Жизнь отрегулирована строго выработанными правилами и законами, предусматривающими каждую мелочь. Единственное наказание по кодексу Вулодожистана — смерть.

Страшно представить, за какие мелочи и совершенно невинные вещи вулоды приговаривают друг друга к смерти.

За малейший промах, за естественную ошибку, за проявление человеческой слабости человек объявляется «макази» и немедленно предается смерти.

Чрезвычайно характерно, что если «макази» объявляется муж, то жена добровольно следует за ним в могилу. Смерть отца, жениха, брата, матери, сестры не влечет для оставшихся никаких последствий.

Насколько я могу судить, вся эта хитрая механика направлена исключительно к тому, чтобы не допустить населению Вулоджистана перерасти строго определенную цифру, то есть превысить священное число пятьдесят тысяч.

Право обвинять людей и требовать признания их «макази», то есть обреченными на смерть, принадлежит только семи министрам. Сами же они подвержены суду только «верховного жреца», или «первосвященника», носящего имя Санниаси. Это нечто вроде далай-ламы Тибета, существо непогрешимое, дающее законы, но само стоящее выше всех законов.

От дней бесконечной древности и вплоть почти до нашей эпохи вулоды не имели ни малейшего представления о том, что земной шар велик и что существуют другие им, вулодам, подобные существа.

Когда-то, может быть, несколько десятилетий назад, а может быть, и несколько столетий, к границам Вулоджистана в первый раз добрались австралийские аборигены. Народ заволновался.
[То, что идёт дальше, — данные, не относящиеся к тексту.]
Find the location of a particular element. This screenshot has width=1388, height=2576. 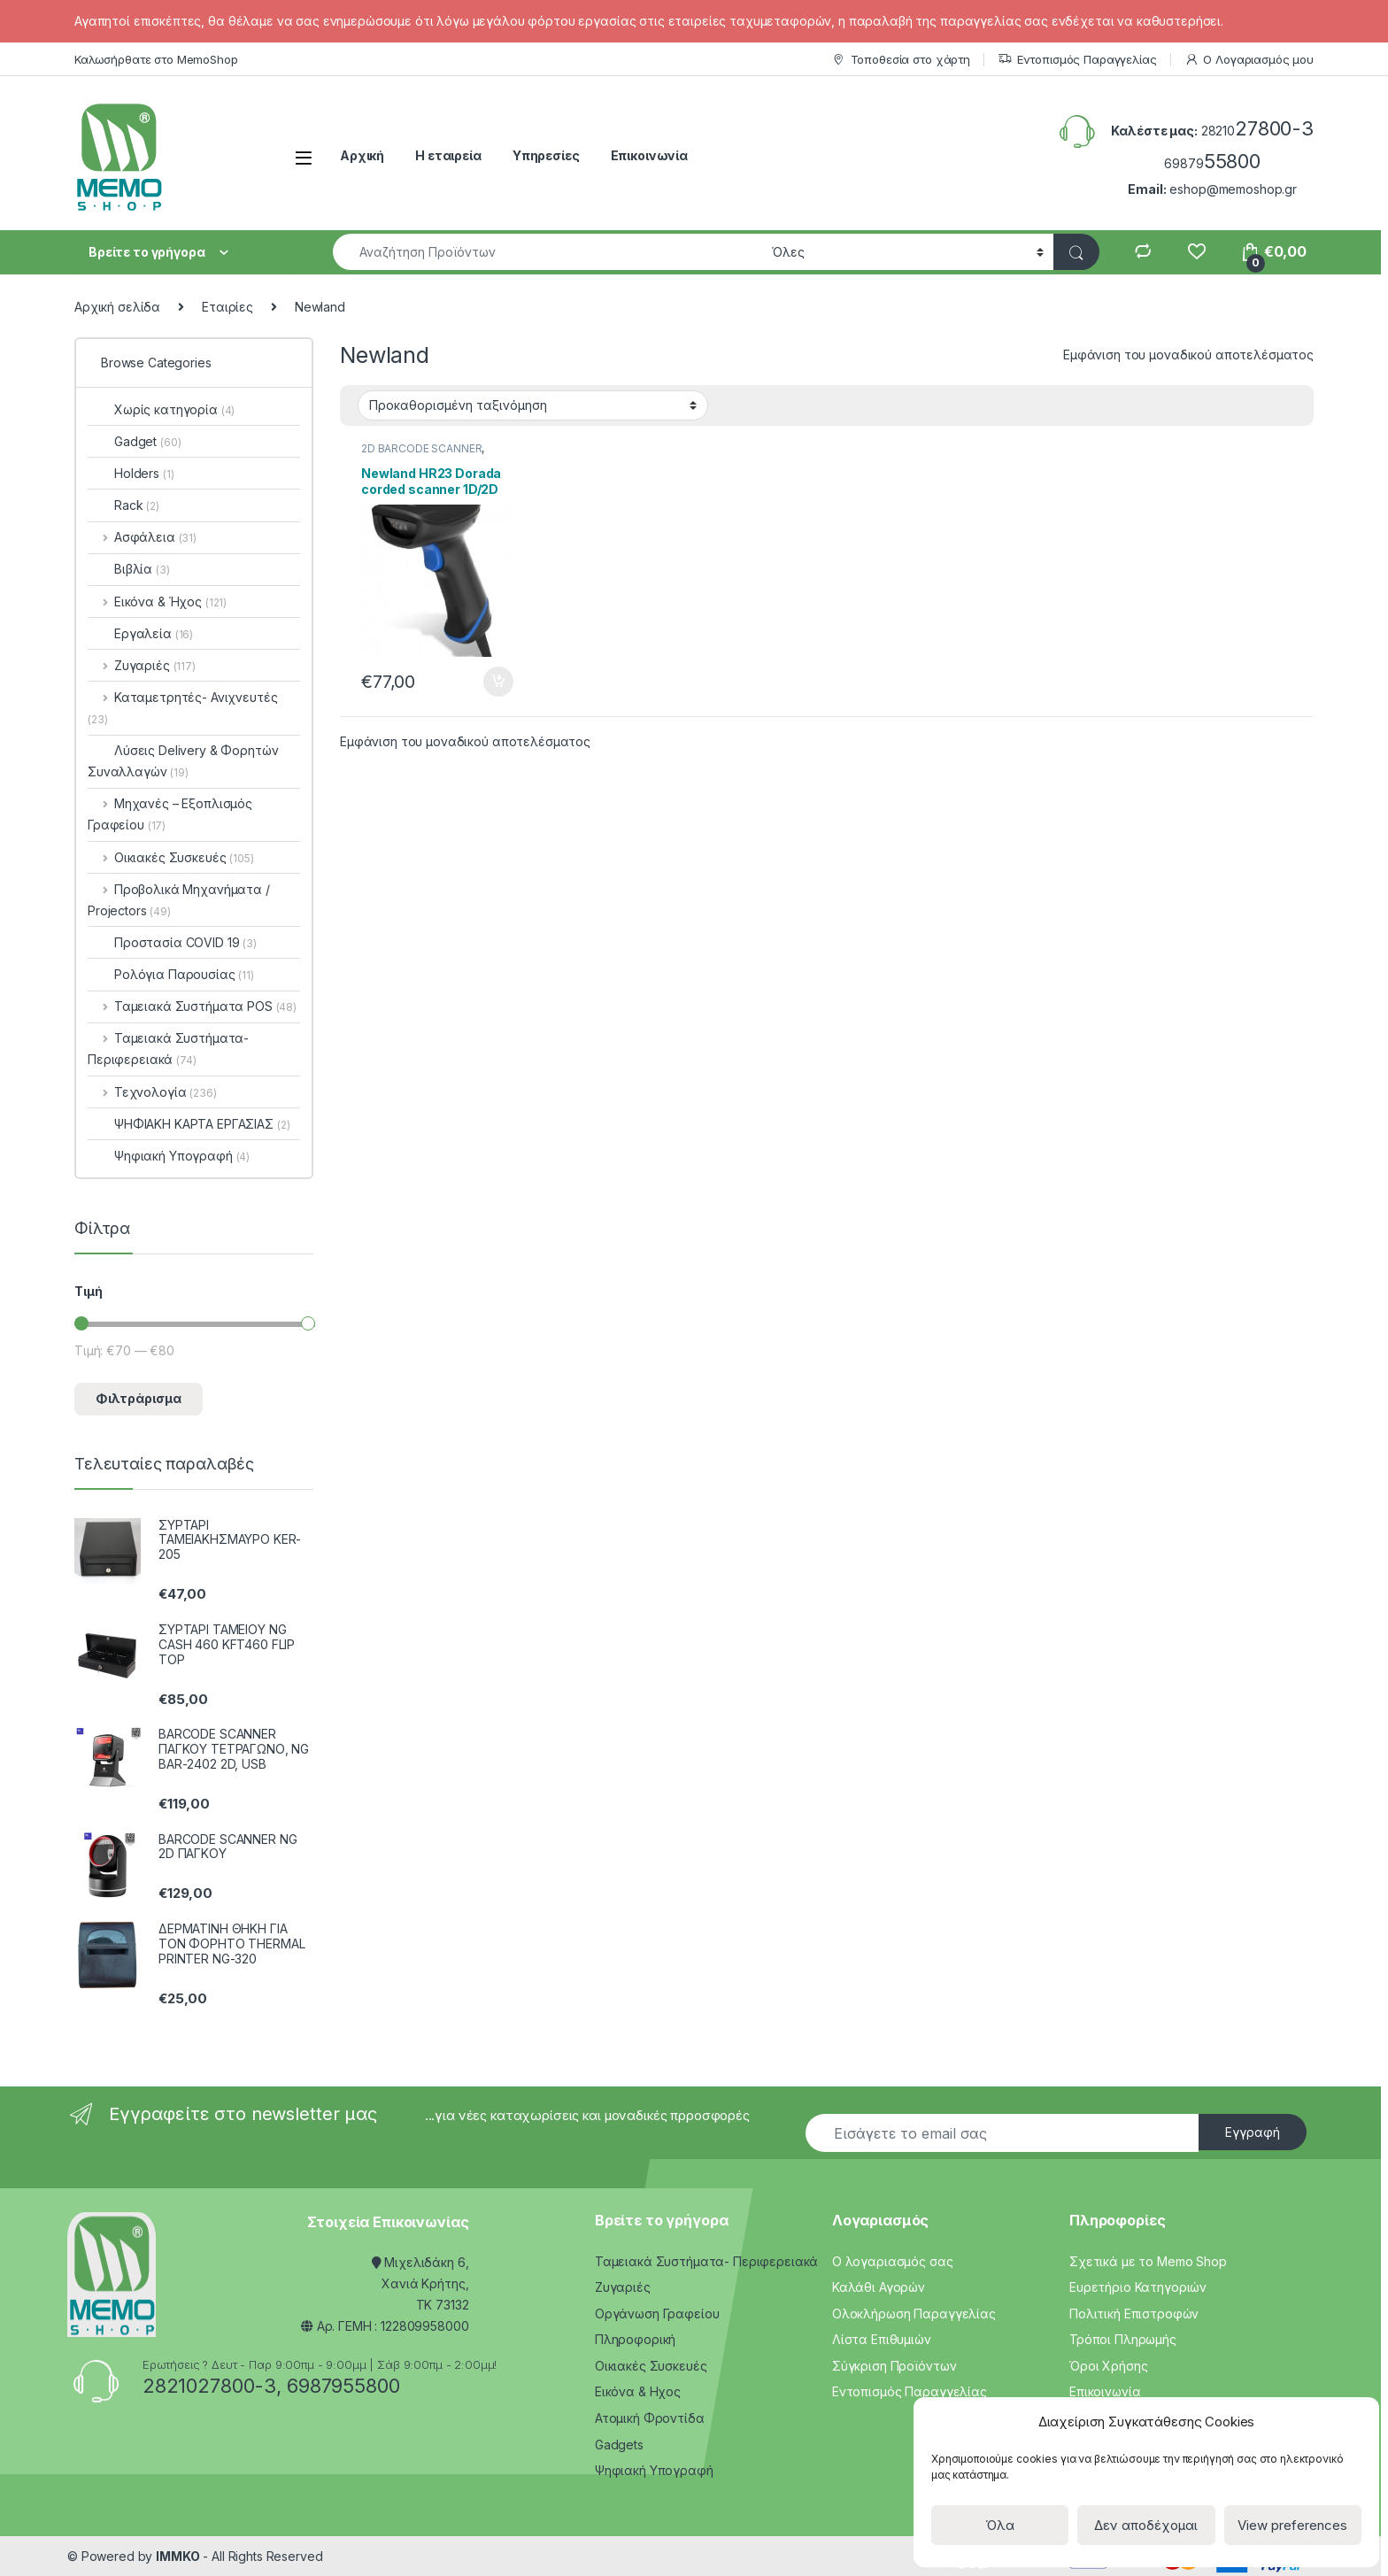

Φιλτράρισμα is located at coordinates (138, 1398).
Должно быть, потянуло выйти из своего клочка, из своей норы, на широкий свет. Но тогдашний Санниаси весьма мудро объявил, что эти аборигены не люди, а «ниобы» — порождение Ада. И бедных темнокожих отправили на тот свет. С тех пор с ними расправлялись точно таким же образом, причем сторожевым постам вменено было под страхом быть объявленными «макази», попросту истреблять дикарей, отнюдь не распространяя сведений об этом в народной среде.

Лет около тридцати или тридцати пяти тому назад совершенно непонятным путем к границам Вулоджистана добралось человеческое существо другой породы. Это был англичанин, по-видимому, полуобразованный человек. Он был изолирован от простого народа, с ним говорили только одни главные жрецы. Он прожил в неволе, надо полагать, много лет, за это время изучил язык вулодов и в свою очередь научил многих избранных английскому языку.

Он же сообщил вождям вулодов сведения о внешнем мире. Все эти сведения, как и сам язык англичанина, были объявлены «мару».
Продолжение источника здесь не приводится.